In a surprising turn, he later approached me with genuine excitement, sharing a thoughtful present idea he had for one of his nephews. It was a small but meaningful step towards a shared understanding and collaborative holiday spirit. So, as we navigate the festive season, let's not underestimate the power of open communication and the potential for transformation, even in the most time-honored holiday traditions. Return on Boxing Day to discover if my partner managed to wrap the gift on time—a tangible sign of evolving traditions and shared responsibilities.
In the pursuit of a more equitable festive season, the journey often involves unconventional choices, heartfelt conversations, and a willingness to challenge traditional roles. Whether it's the bold move of refusing to buy presents on behalf of a partner or the gentler approach of engaging in dialogue, these steps reflect a desire for shared responsibility in decking the halls.
As my friend's story demonstrates, initial discomfort can pave the way for long-term balance, with each partner taking ownership of their respective holiday tasks. The holiday season is a time for joy and connection, and these efforts aim to ensure that the mental load is a collective responsibility.

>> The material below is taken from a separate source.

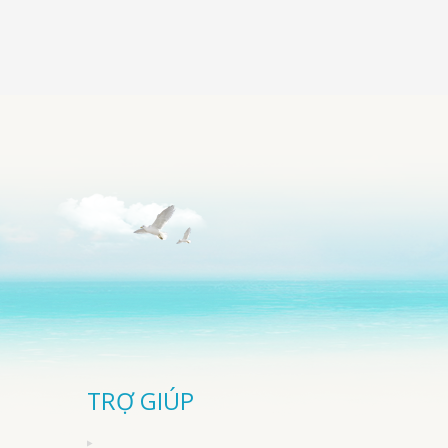
TRỢ GIÚP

In my own experience, the power of conversation revealed a partner's perspective on the transactional nature of gift-giving, shedding light on his struggles with holiday engagement. While solutions may not be immediate, understanding each other's viewpoints lays the foundation for a more collaborative approach.

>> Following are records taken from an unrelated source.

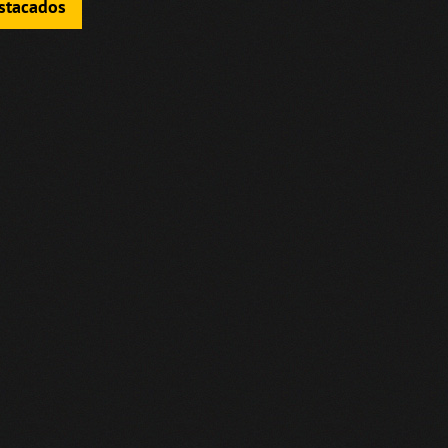
estacados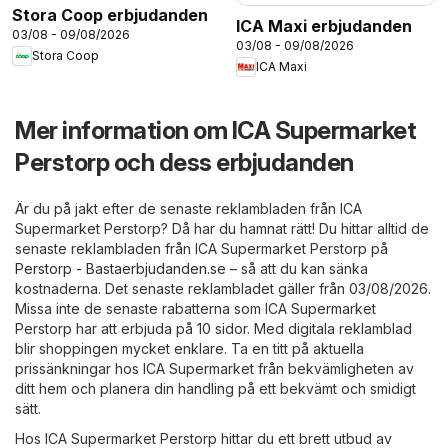
Stora Coop erbjudanden
ICA Maxi erbjudanden
03/08 - 09/08/2026
03/08 - 09/08/2026
Stora Coop
ICA Maxi
Mer information om ICA Supermarket
Perstorp och dess erbjudanden
Är du på jakt efter de senaste reklambladen från ICA
Supermarket Perstorp? Då har du hamnat rätt! Du hittar alltid de
senaste reklambladen från ICA Supermarket Perstorp på
Perstorp - Bastaerbjudanden.se
– så att du kan sänka
kostnaderna. Det senaste reklambladet gäller från 03/08/2026.
Missa inte de senaste rabatterna som ICA Supermarket
Perstorp har att erbjuda på 10 sidor. Med digitala reklamblad
blir shoppingen mycket enklare. Ta en titt på aktuella
prissänkningar hos ICA Supermarket från bekvämligheten av
ditt hem och planera din handling på ett bekvämt och smidigt
sätt.
Hos ICA Supermarket Perstorp hittar du ett brett utbud av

The anticipation of change surfaces in small victories, like my partner's newfound excitement in contributing thoughtful present ideas. It signifies a shift towards shared understanding and shared responsibilities, transforming the narrative of the holiday season.
As we await Boxing Day to see if these efforts culminate in a wrapped gift, the larger takeaway is clear: by challenging the norm, fostering communication, and embracing evolving traditions, we can craft a shared holiday narrative that reflects the values of equality, partnership, and joy.